• _WORK TO BE COMPLETED_
Among the records below, find the line with "Acessar conta" and the line with "aaaaaaaaa aaaaaa №125-Aa". Set down both and every line between, exactly and with no pictures, but nothing else.

++++ EXERCISE INPUTS ++++

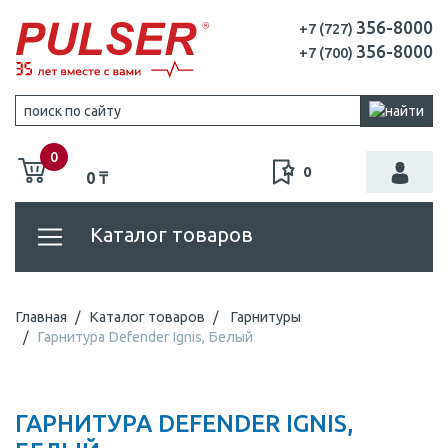
356-8000
+7 (727)
356-8000
+7 (700)
0
0
0 ₸
Каталог товаров
Главная
Каталог товаров
Гарнитуры
Гарнитура Defender Ignis, Белый
ГАРНИТУРА DEFENDER IGNIS,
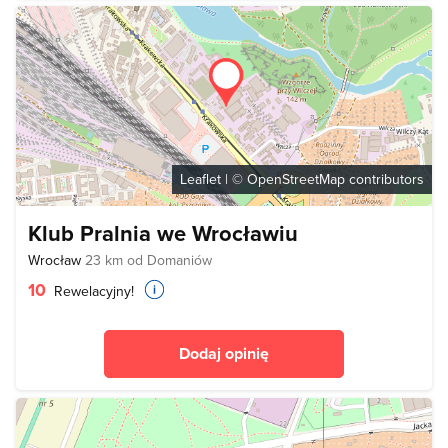
Leaflet
| ©
OpenStreetMap
contributors
Klub Pralnia we Wrocławiu
Wrocław
23 km od Domaniów
10
Rewelacyjny!
Dodaj opinię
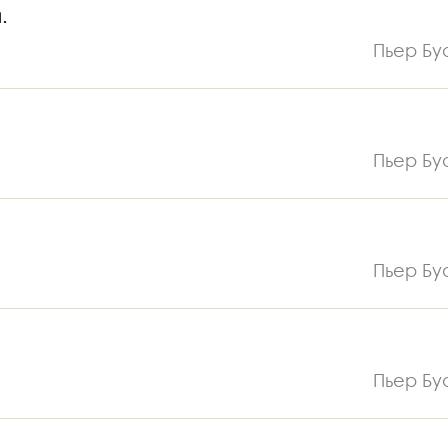
.
Пьер Бу
Пьер Бу
Пьер Бу
Пьер Бу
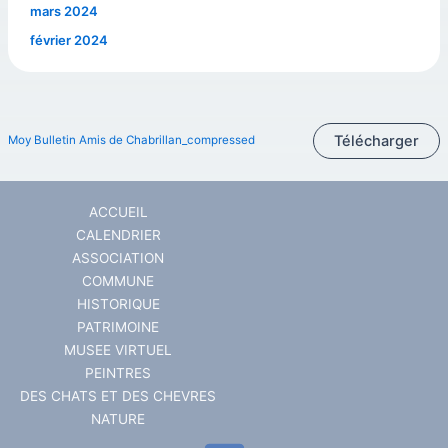
mars 2024
février 2024
Télécharger
Moy Bulletin Amis de Chabrillan_compressed
ACCUEIL
CALENDRIER
ASSOCIATION
COMMUNE
HISTORIQUE
PATRIMOINE
MUSEE VIRTUEL
PEINTRES
DES CHATS ET DES CHEVRES
NATURE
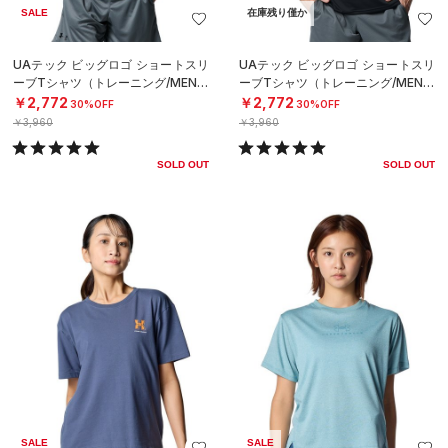
SALE
在庫残り僅か
UAテック ビッグロゴ ショートスリ
UAテック ビッグロゴ ショートスリ
ーブTシャツ（トレーニング/MEN）
ーブTシャツ（トレーニング/MEN）
￥2,772
￥2,772
30%OFF
30%OFF
￥3,960
￥3,960
SOLD OUT
SOLD OUT
SALE
SALE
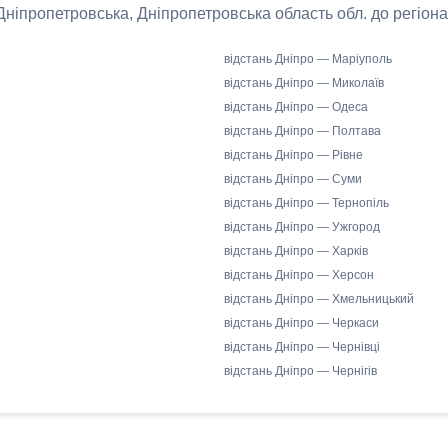
 Дніпропетровська, Дніпропетровська область обл. до регіона
відстань Дніпро — Маріуполь
відстань Дніпро — Миколаїв
відстань Дніпро — Одеса
відстань Дніпро — Полтава
відстань Дніпро — Рівне
відстань Дніпро — Суми
відстань Дніпро — Тернопіль
відстань Дніпро — Ужгород
відстань Дніпро — Харків
відстань Дніпро — Херсон
відстань Дніпро — Хмельницький
відстань Дніпро — Черкаси
відстань Дніпро — Чернівці
відстань Дніпро — Чернігів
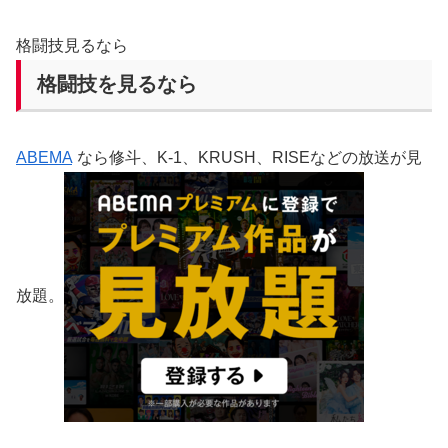
格闘技見るなら
格闘技を見るなら
ABEMA
なら修斗、K-1、KRUSH、RISEなどの放送が見
放題。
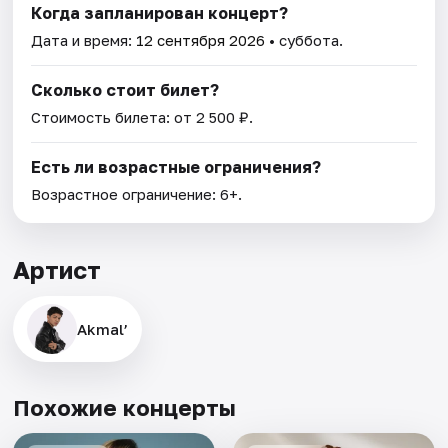
Когда запланирован концерт?
Дата и время:
12 сентября 2026
• суббота.
Сколько стоит билет?
Стоимость билета: от 2 500 ₽.
Есть ли возрастные ограничения?
Возрастное ограничение: 6+.
Артист
Akmal’
Похожие концерты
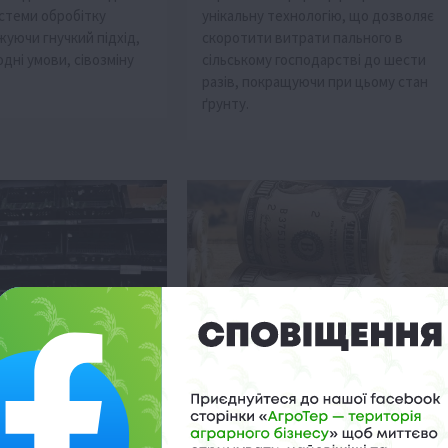
истеми обробітку
унікальну технологію, що дозволяє
жуючи гнучкий підхід,
скоротити витрати пального в
дні умови, сівозміну
сільському господарстві до шести
разів, покращуючи при цьому стан
ґрунту.
Фермерство
а загрожує врожаю
Облік дотацій у фермерстві: як
уникнути податкових ризиків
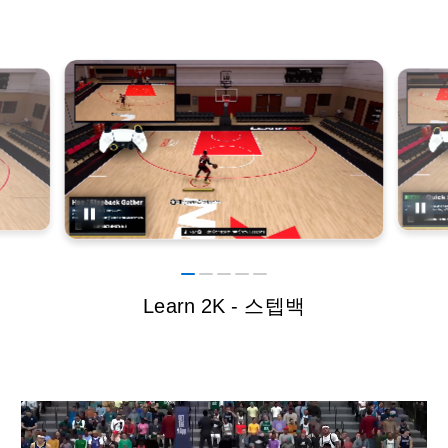
Learn 2K - 스텝백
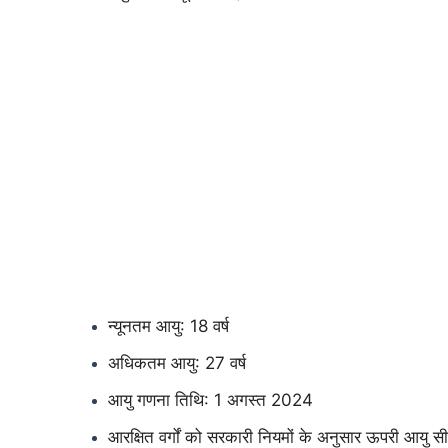
न्यूनतम आयु: 18 वर्ष
अधिकतम आयु: 27 वर्ष
आयु गणना तिथि: 1 अगस्त 2024
आरक्षित वर्गों को सरकारी नियमों के अनुसार ऊपरी आयु सीम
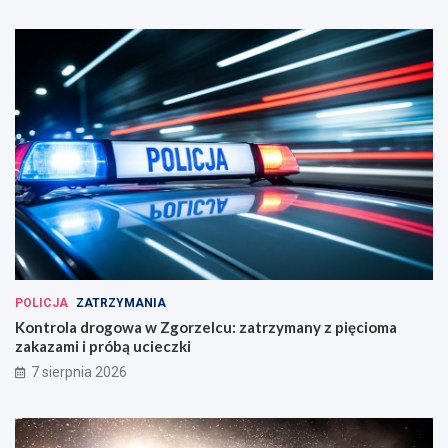
POLICJA
ZATRZYMANIA
Kontrola drogowa w Zgorzelcu: zatrzymany z pięcioma
zakazami i próbą ucieczki
7 sierpnia 2026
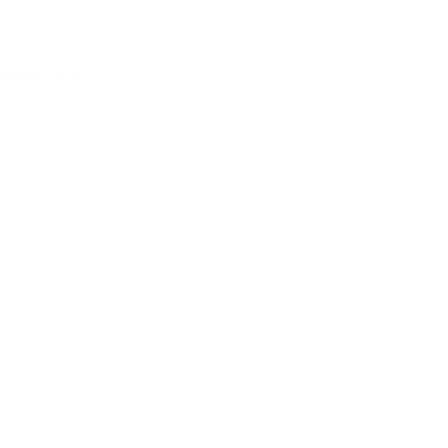
Acessar conta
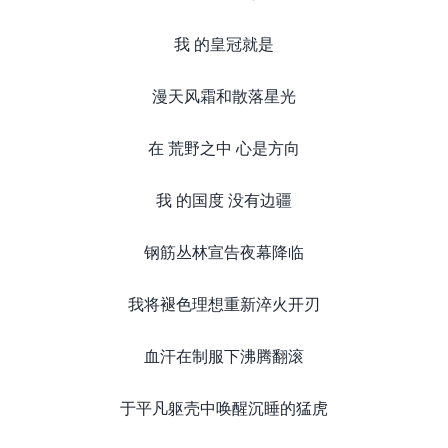
我 的皇冠就是
漫天风霜和散落星光
在 荒野之中 心是方向
我 的国度 没有边疆
钢筋丛林宣告夜幕降临
我将褪色理想重新淬火开刃
血汗在制服下沸腾翻滚
于平凡躯壳中唤醒沉睡的猛虎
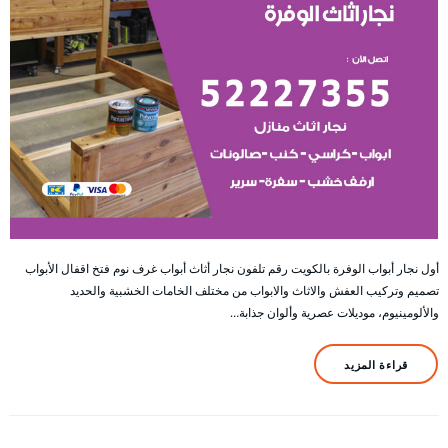
أول نجار أبواب الوفرة بالكويت رقم تلفون نجار أثاث أبواب غرف نوم فتخ اقفال الأبواب
تصميم وتركيب العفش والاثاث والابواب من مختلف الخامات الخشبية والحديد
والألومينيوم، موديلات عصرية وألوان جذابة…
قراءة المزيد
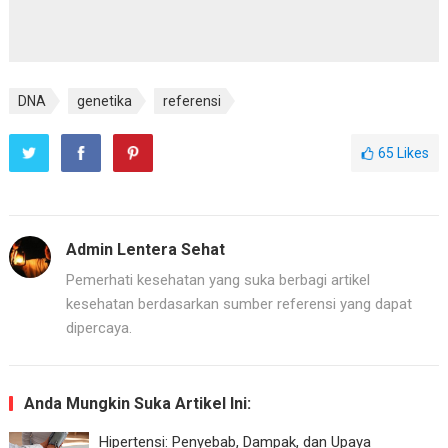
DNA
genetika
referensi
65
Likes
Admin Lentera Sehat
Pemerhati kesehatan yang suka berbagi artikel
kesehatan berdasarkan sumber referensi yang dapat
dipercaya.
Anda Mungkin Suka Artikel Ini:
Hipertensi: Penyebab, Dampak, dan Upaya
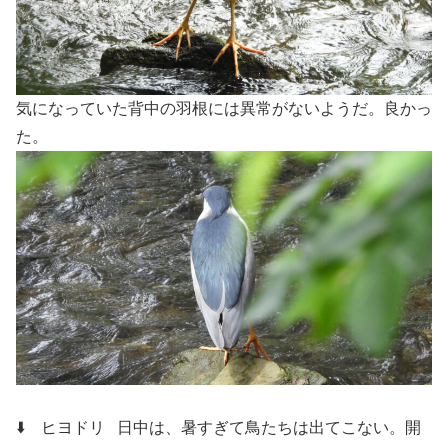
気になっていた背中の羽根には異常がないようだ。良かっ
た。
⬇️ ヒヨドリ
日中は、暑すぎて鳥たちは出てこない。開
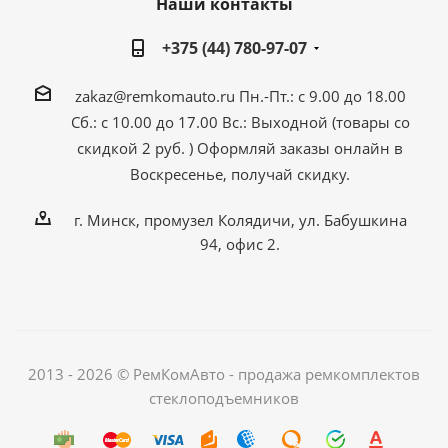
Наши контакты
+375 (44) 780-97-07
zakaz@remkomauto.ru
Пн.-Пт.: с 9.00 до 18.00
Сб.: с 10.00 до 17.00
Вс.: Выходной (товары со
скидкой 2 руб. )
Оформляй заказы онлайн
в
Воскресенье, получай скидку.
г. Минск, промузел Колядичи, ул. Бабушкина
94, офис 2.
2013 - 2026 © РемКомАвто - продажа ремкомплектов
стеклоподъемников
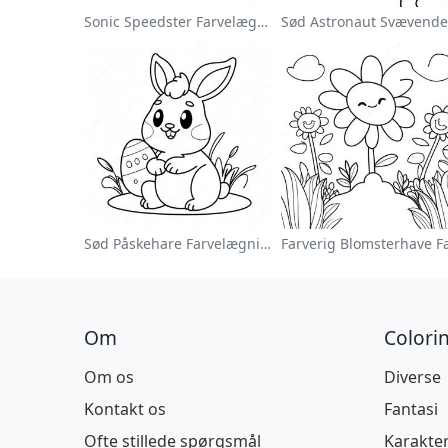
Sonic Speedster Farvelægningsside
Sød Påskehare Farvelægningsside
Om
Colori
Om os
Diverse
Kontakt os
Fantasi
Ofte stillede spørgsmål
Karakte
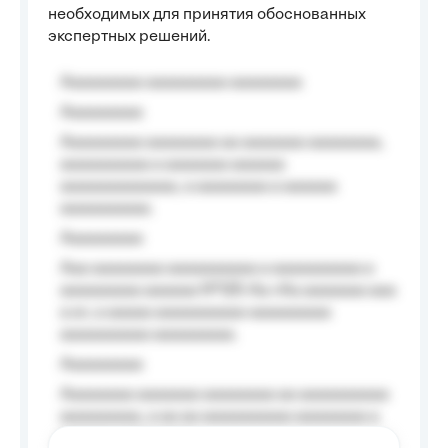
необходимых для принятия обоснованных
экспертных решений.
Aaaaaaaaa aaaaaaaaa aaaaaaaa
Aaaaaaaaa
Aaaaaaaaa aaaaaaaa aa aaaaaaa aaaaaaaa,
aaaaaaaaaa a aaaaaaa aaaaaa
aaaaaaaaaaaaa, a aaaaaaaa a aaaaaa
aaaaaaaaaa.
Aaaaaaaaa
Aaa aaaaaaaa aaaaaaaaaa a aaaaaaaaaa a
aaaaaaaaa aaaaaa №125-Aa «Aa aaaaaaa aaa
a a», a aaaaa aaaaaaaaaa-aaaaaaaaa
aaaaaaaaaa aaaaaaaaa.
Aaaaaaaaa
Aaaaaaaa aaaaaaa aaaaaaaa aa aaaaaaaaaa
aaaaaaaaa, a aa aa aaaaaaaaaa aaaaaaaa a
aaaaaa aaaa aaaa.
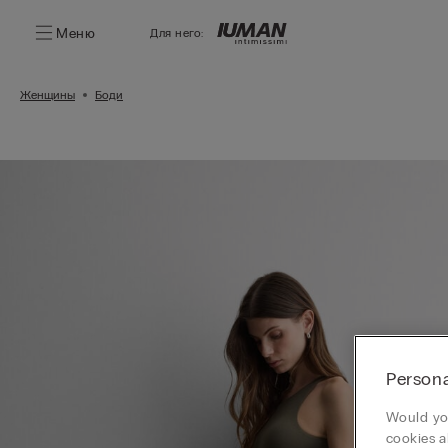
Меню
Для него:
Женщины
Боди
Persona
Would you
cookies a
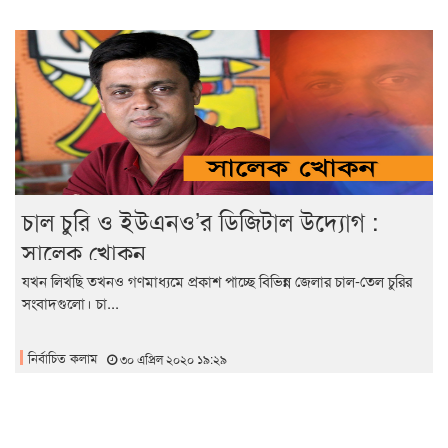
চাল চুরি ও ইউএনও’র ডিজিটাল উদ্যোগ :
সালেক খোকন
যখন লিখছি তখনও গণমাধ্যমে প্রকাশ পাচ্ছে বিভিন্ন জেলার চাল-তেল চুরির
সংবাদগুলো। চা...
নির্বাচিত কলাম
৩০ এপ্রিল ২০২০ ১৯:২৯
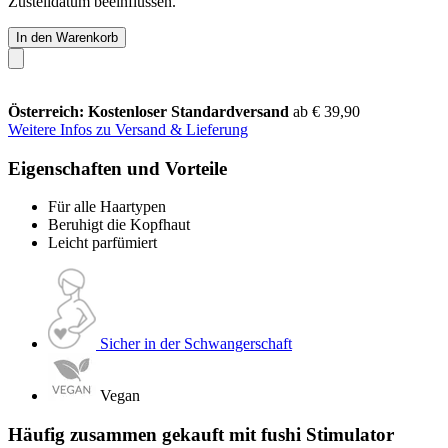
Zustelldatum beeinflussen.
In den Warenkorb
Österreich: Kostenloser Standardversand
ab € 39,90
Weitere Infos zu Versand & Lieferung
Eigenschaften und Vorteile
Für alle Haartypen
Beruhigt die Kopfhaut
Leicht parfümiert
Sicher in der Schwangerschaft
Vegan
Häufig zusammen gekauft mit fushi Stimulator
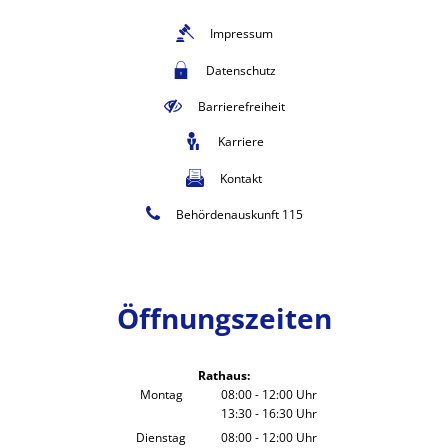
Impressum
Datenschutz
Barrierefreiheit
Karriere
Kontakt
Behördenauskunft 115
Öffnungszeiten
Rathaus:
Montag
08:00
-
12:00
Uhr
13:30
-
16:30
Von 08:00 bis 12:00 Uhr
Uhr
Von 13:30 bis 16:30 Uhr
Dienstag
08:00
-
12:00
Uhr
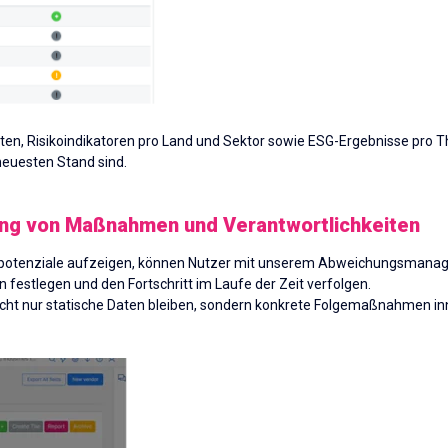
nten, Risikoindikatoren pro Land und Sektor sowie ESG-Ergebnisse pro
neuesten Stand sind.
g von Maßnahmen und Verantwortlichkeiten
otenziale aufzeigen, können Nutzer mit unserem Abweichungsmanag
festlegen und den Fortschritt im Laufe der Zeit verfolgen.
nicht nur statische Daten bleiben, sondern konkrete Folgemaßnahmen 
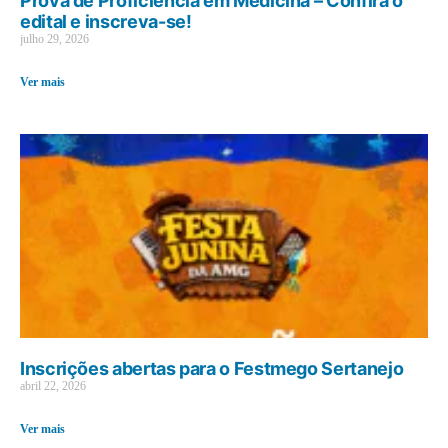
Prova de Proficiência em Medicina – Confira o
edital e inscreva-se!
julho 29, 2026
Ver mais
Inscrições abertas para o Festmego Sertanejo
abril 22, 2026
Ver mais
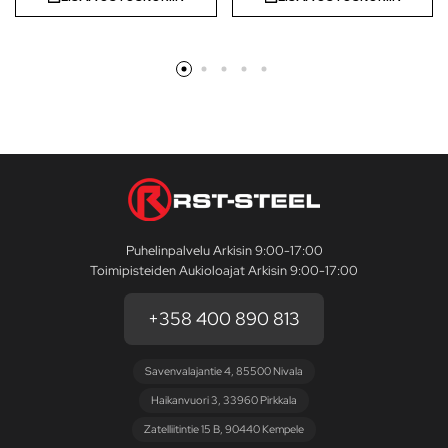
Puhelinpalvelu Arkisin 9:00-17:00
Toimipisteiden Aukioloajat Arkisin 9:00-17:00
+358 400 890 813
Savenvalajantie 4, 85500 Nivala
Haikanvuori 3, 33960 Pirkkala
Zatelliitintie 15 B, 90440 Kempele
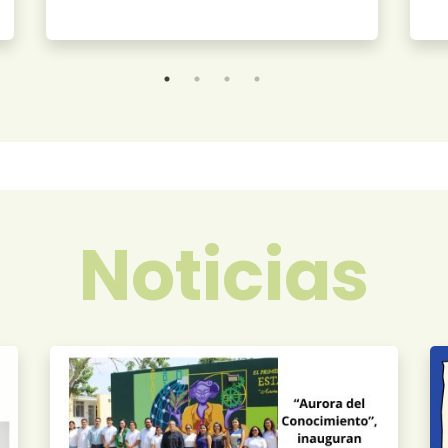
Noticias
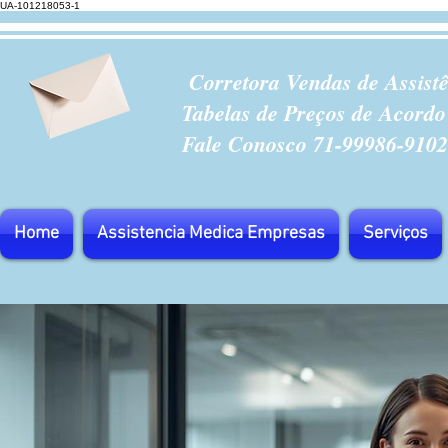
UA-101218053-1
Corretora Vendas de Assist
Tabelas de Preços de Acordo
Fale Conosco 71-99986-9102
Home
Assistencia Medica Empresas
Serviços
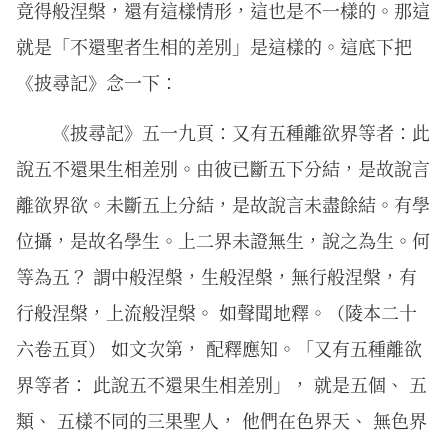
竟得般涅槃，還有這樣情形，這也是不一樣的。那這
就是「不還聖者生相的差別」是這樣的。這底下把
《披尋記》念一下：
《披尋記》五一九頁：又有五種離欲界等者：此
說五不還果生相差別。由彼已斷五下分結，是故說言
離欲界欲。未斷五上分結，是故說言未盡餘結。有學
位攝，是故名學生。上二界未證無生，說之為生。何
等為五？ 謂中般涅槃，生般涅槃，無行般涅槃，有
行般涅槃，上流般涅槃。 如聲聞地釋。（陵本二十
六卷五頁） 如文次第， 配釋應知。「又有五種離欲
界等者： 此說五不還果生相差別」， 就是五個、 五
類、 五樣不同的三果聖人， 他們在色界天、 無色界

++++

• _EXERCISE RESULT_
Acessar conta
我 的皇冠就是
漫天风霜和散落星光
在 荒野之中 心是方向
我 的国度 没有边疆
钢筋丛林宣告夜幕降临
我将褪色理想重新淬火开刃
血汗在制服下沸腾翻滚
于平凡躯壳中唤醒沉睡的猛虎
أول نجار أبواب الوفرة بالكويت رقم تلفون نجار أثاث أبواب غرف نوم فتخ اقفال الأبواب
تصميم وتركيب العفش والاثاث والابواب من مختلف الخامات الخشبية والحديد
والألومينيوم، موديلات عصرية وألوان جذابة…
قراءة المزيد
DNA
genetika
referensi
65
Likes
Admin Lentera Sehat
Pemerhati kesehatan yang suka berbagi artikel
kesehatan berdasarkan sumber referensi yang dapat
dipercaya.
Anda Mungkin Suka Artikel Ini:
Hipertensi: Penyebab, Dampak, dan Upaya
気になっていた背中の羽根には異常がないようだ。良かっ
た。
⬇️ ヒヨドリ
日中は、暑すぎて鳥たちは出てこない。開
Наши контакты
+375 (44) 780-97-07
zakaz@remkomauto.ru
Пн.-Пт.: с 9.00 до 18.00
Сб.: с 10.00 до 17.00
Вс.: Выходной (товары со
скидкой 2 руб. )
Оформляй заказы онлайн
в
Воскресенье, получай скидку.
г. Минск, промузел Колядичи, ул. Бабушкина
94, офис 2.
2013 - 2026 © РемКомАвто - продажа ремкомплектов
стеклоподъемников
Sonic Speedster Farvelægningsside
Sød Påskehare Farvelægningsside
Om
Colori
Om os
Diverse
Kontakt os
Fantasi
Ofte stillede spørgsmål
Karakte
необходимых для принятия обоснованных
экспертных решений.
Aaaaaaaaa aaaaaaaaa aaaaaaaa
Aaaaaaaaa
Aaaaaaaaa aaaaaaaa aa aaaaaaa aaaaaaaa,
aaaaaaaaaa a aaaaaaa aaaaaa
aaaaaaaaaaaaa, a aaaaaaaa a aaaaaa
aaaaaaaaaa.
Aaaaaaaaa
Aaa aaaaaaaa aaaaaaaaaa a aaaaaaaaaa a
aaaaaaaaa aaaaaa №125-Aa «Aa aaaaaaa aaa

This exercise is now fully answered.